East Siberian cod

Scientific classification
- Kingdom: Animalia
- Phylum: Chordata
- Class: Actinopterygii
- Order: Gadiformes
- Family: Gadidae
- Genus: Arctogadus
- Species: A. borisovi
- Binomial name: Arctogadus borisovi Dryagin, 1932

= East Siberian cod =

- Authority: Dryagin, 1932

Species of fish

The East Siberian cod (Arctogadus borisovi), also known as the toothed cod, is an Arctic fish closely similar to the Arctic cod Arctogadus glacialis and also related to true cods (genus Gadus). It has been differentiated in appearance from the Arctic cod by having pronounced chin barbel. Their sides and back are dark olive and the belly are light grey with dark spots. They may grow up to 60 cm.

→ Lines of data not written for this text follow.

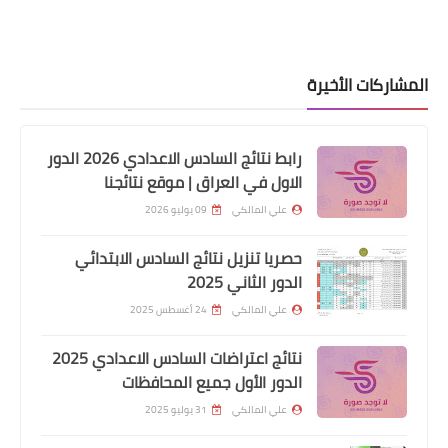
اخبار العامة
اسعار صرف الدولار والذهب في العراق
المشاركات الأخيرة
رابط نتائج السادس الاعدادي 2026 الدور
الاول في العراق | موقع نتائجنا
علي المالكي
09 يوليو 2026
حصريا تنزيل نتائج السادس الابتدائي
الدور الثاني 2025
علي المالكي
24 أغسطس 2025
اخبار العامة
نتائج اعتراضات السادس الاعدادي 2025
وزير التجارة علن اطلاق تجهيز الحصة
الدور الأول جميع المحافظات
الخامسة من الطحين
علي المالكي
31 يوليو 2025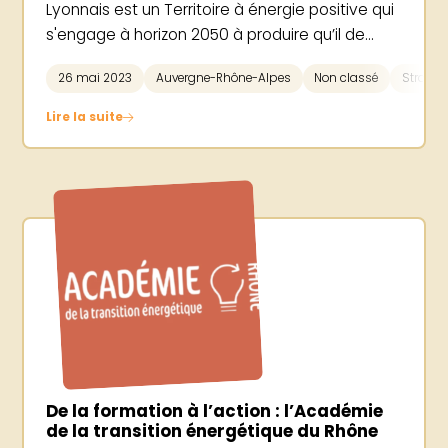
Lyonnais est un Territoire à énergie positive qui
s'engage à horizon 2050 à produire qu’il de...
26 mai 2023
Auvergne-Rhône-Alpes
Non classé
Stratégie
Lire la suite
De la formation à l’action : l’Académie
de la transition énergétique du Rhône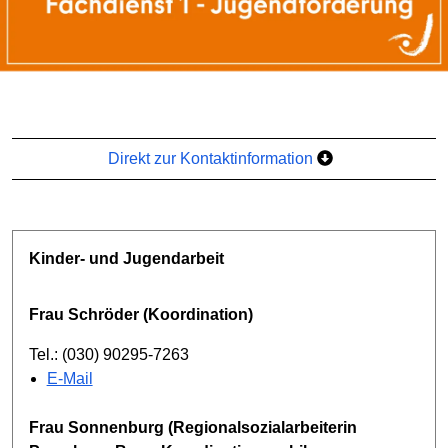
Direkt zur Kontaktinformation
Kinder- und Jugendarbeit
Frau Schröder (Koordination)
Tel.: (030) 90295-7263
E-Mail
Frau Sonnenburg (Regionalsozialarbeiterin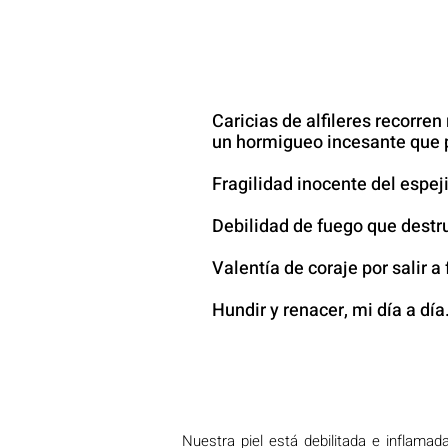
Caricias de alfileres recorren
un hormigueo incesante que p
Fragilidad inocente del espej
Debilidad de fuego que destru
Valentía de coraje por salir a 
Hundir y renacer, mi día a día
Nuestra piel está debilitada e inflama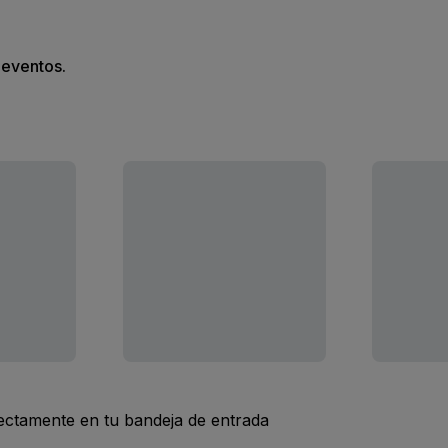
s eventos.
rectamente en tu bandeja de entrada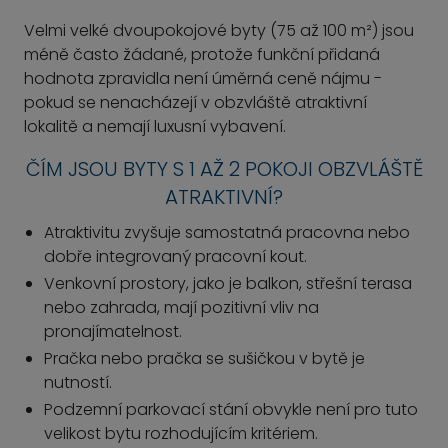
Velmi velké dvoupokojové byty (75 až 100 m²) jsou
méně často žádané, protože funkční přidaná
hodnota zpravidla není úměrná ceně nájmu -
pokud se nenacházejí v obzvláště atraktivní
lokalitě a nemají luxusní vybavení.
ČÍM JSOU BYTY S 1 AŽ 2 POKOJI OBZVLÁŠTĚ
ATRAKTIVNÍ?
Atraktivitu zvyšuje samostatná pracovna nebo
dobře integrovaný pracovní kout.
Venkovní prostory, jako je balkon, střešní terasa
nebo zahrada, mají pozitivní vliv na
pronajímatelnost.
Pračka nebo pračka se sušičkou v bytě je
nutností.
Podzemní parkovací stání obvykle není pro tuto
velikost bytu rozhodujícím kritériem.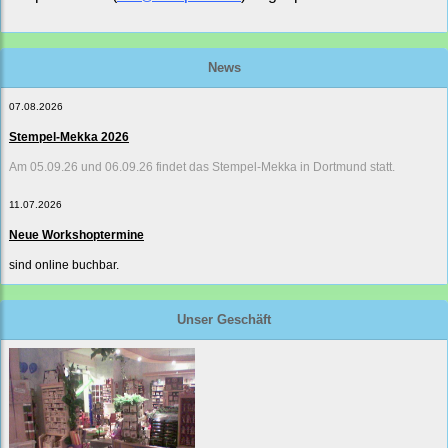
News
07.08.2026
Stempel-Mekka 2026
Am 05.09.26 und 06.09.26 findet das Stempel-Mekka in Dortmund statt.
11.07.2026
Neue Workshoptermine
sind online buchbar.
Unser Geschäft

Fishes attributed to East Siberian cod are found off the western half of the Canadian coast and the coasts of Siberia and also off northern and southern coasts of Greenland. The fish prefers living close to the sea floor at depths of 15 to 40 m, but it sometimes enters estuaries. They may also be found under pack ice. They are of little economic value.

Newer research, based on both morphological and mitochondrial DNA data, has however concluded that the East Siberian cod is not a distinct species from the Arctic cod, but the genus Arctogadus comprises just a single species i.e. the Arctic cod Arctogadus glacialis.